Alors que les Talibans disent contrôler tout l’Afghanistan : Massoud appelle à un soulèvement

Les talibans ont annoncé hier avoir le contrôle de tout l’Afghanistan, affirmant avoir fait tomber la vallée du Panchir où le chef de la résistance locale, Ahmad Massoud, a appelé à se soulever contre eux, rapporte l’AFP. «Avec cette victoire, notre pays est désormais complètement sorti du marasme de la guerre», a déclaré dans un communiqué le principal porte-parole taliban, Zabihullah Mujahid. En conférence de presse, il a averti que «quiconque tente de créer une insurrection sera durement réprimé». Le porte-parole a aussi appelé les ex-forces armées gouvernementales, qui ont combattu les talibans pendant 20 ans, à intégrer à leurs côtés les nouveaux services de sécurité.

De son côté, le chef du Front national de résistance (FNR), Ahmad Massoud, fils du commandant Massoud, a appelé le même jour chaque Afghan à un «soulèvement national» contre les nouveaux maîtres du pays. «Où que vous soyez, dedans ou en dehors (de l’Afghanistan), je vous appelle à lancer un soulèvement national pour la dignité, la liberté et la prospérité de notre pays», a-t-il déclaré dans un message sonore envoyé aux médias.
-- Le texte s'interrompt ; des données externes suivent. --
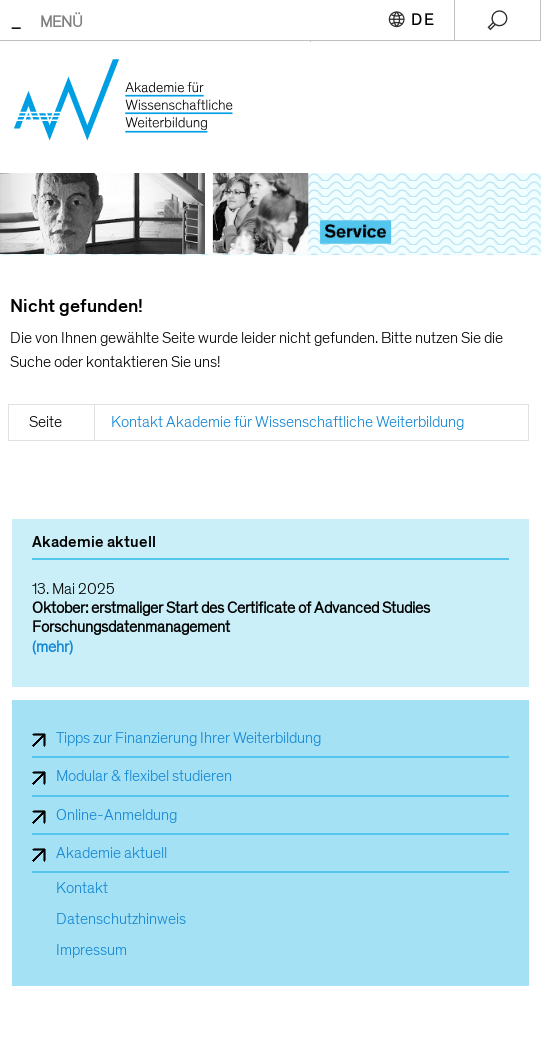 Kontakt (82, 888)
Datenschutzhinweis (121, 919)
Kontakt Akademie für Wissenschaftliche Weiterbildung (287, 422)
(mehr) (52, 647)
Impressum (91, 950)
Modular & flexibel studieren (144, 776)
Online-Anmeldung (116, 815)
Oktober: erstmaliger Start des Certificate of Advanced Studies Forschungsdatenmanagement (231, 617)
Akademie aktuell (111, 853)
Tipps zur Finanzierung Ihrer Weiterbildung (188, 738)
Des discussions ont initialement eu lieu entre les talibans et le FNR, qui souhaite un gouvernement décentralisé, les deux camps disant vouloir éviter les combats, mais aucun compromis n’a été trouvé. Le FNR a proposé dans la nuit un cessez-le-feu.

Il a reconnu la mort de son porte-parole Fahim Dashty. Située à 80 km au nord de Kaboul, la vallée du Panchir constitue le dernier foyer d’opposition armée aux talibans, qui ont pris le pouvoir le 15 août suite à une campagne militaire éclair.

Bastion anti-taliban de longue date, le Panchir constitue le fief du commandant Ahmed Shah Massoud, résistant à l’occupation soviétique (1979-1989) avant d’être assassiné dans un attentat-suicide attribué Al Qaîda en 2001. Il abrite aujourd’hui le FNR. Le Panchir n’est tombé ni sous l’occupation soviétique ni durant le premier passage au pouvoir des talibans, de 1996 à 2021.

Incertitude

Sur le plan politique, la composition du nouvel Exécutif taliban, initialement escomptée vendredi, se fait toujours attendre. Revenus au pouvoir 20 ans après en avoir été chassés par une coalition emmenée par les Etats-Unis, les talibans sont sous l’œil vigilant de la communauté internationale, qui les jugera sur leurs actes. Le mouvement a promis de mettre en place un gouvernement «inclusif», s’engageant aussi à respecter les droits des femmes, bafoués lors de son premier règne.

Des universités privées afghanes ont rouvert lundi. Néanmoins, les nouveaux maîtres du pays ont indiqué samedi dans un décret que les étudiantes seraient tenues de porter une abaya noire, assortie d’un niqab couvrant le visage à l’exception des yeux. Ils ont confirmé que l’enseignement se ferait, dans la mesure du possible, dans des classes non mixtes.

Sous leur précédent régime, les filles n’étaient pas autorisées à étudier, et le port de la burqa couvrant complètement la tête et le corps, avec un grillage dissimulant les yeux, était obligatoire. Sur le plan diplomatique, le secrétaire d’Etat américain, Antony Blinken, est arrivé hier au Qatar, qui conserve des liens étroits avec les talibans. Visite consacrée à la situation en Afghanistan.